8) Done today, I think the Snow White story would have to include some ethnic elves, maybe Jorge and Shachiro, or something. The ACLU'd be all over Disney otherwise. And lets consider the dwarves that WEREN'T in the group, maybe living down the road, or something; Sleazy, the used-car sales dwarf, Dumpy, who's perpetually badly dressed, and Gropey; check around your knees in a elevator with this bad boy. Word is a dwarf named Anal was under consideration initially, but all the rest of the dwarves would have hated him for being such a clean freak, smugly wearing his white clothes all the time, and banished him to the basement.

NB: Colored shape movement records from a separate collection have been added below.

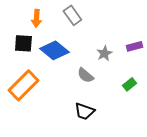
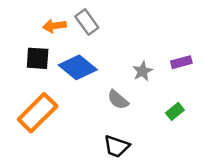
gray rectangle: (72, 15) -> (87, 22), moved
orange arrow: (36, 18) -> (54, 26), turned 78

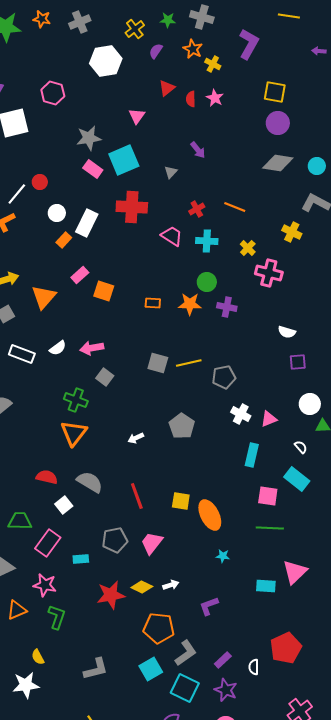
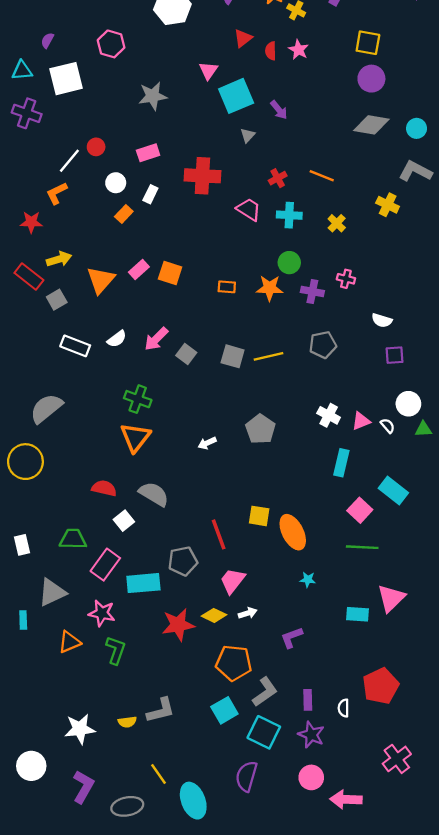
cyan square: (124, 160) -> (236, 96), moved
pink rectangle: (93, 169) -> (148, 153), moved, turned -54
white rectangle: (87, 223) -> (150, 194), size x0.6
pink cross: (269, 273) -> (346, 279), moved, size x0.6
pink rectangle: (80, 275) -> (139, 270), moved
pink arrow: (92, 348) -> (156, 339), turned -35
gray square: (105, 377) -> (186, 354), moved
gray pentagon: (224, 377) -> (323, 345), moved
white semicircle: (301, 447) -> (388, 426), moved
red line: (137, 496) -> (219, 534), moved
pink square: (268, 496) -> (360, 510), turned 35
pink trapezoid: (152, 543) -> (233, 581), moved
cyan rectangle: (81, 559) -> (143, 583), size x1.8
yellow semicircle: (38, 657) -> (127, 722), moved, turned -70
purple rectangle: (223, 660) -> (308, 700), turned -48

9) And, really, was Snow White that big a ditz that after being run out of the castle, she didn't figure if anybody ever DID find out she was alive, they MIGHT try and come get her again? Well, I guess we are considering the same woman who would break into a house and clean, so maybe that's not so hard to swallow, but DAMN! And she was TOTALLY alone?! I would think that even if Snow White DID get run out of the kingdom, she'd have found some women to hang with, get advice from....you know. No woman is ever totally alone, even I know that! She has friends who will take her in if she needs it, give her advice, and try and help her stay outta trouble. Its a gender thing. Just like the fact that we never saw the dwarves at the bar as a group.
That's my take, think what you will of it.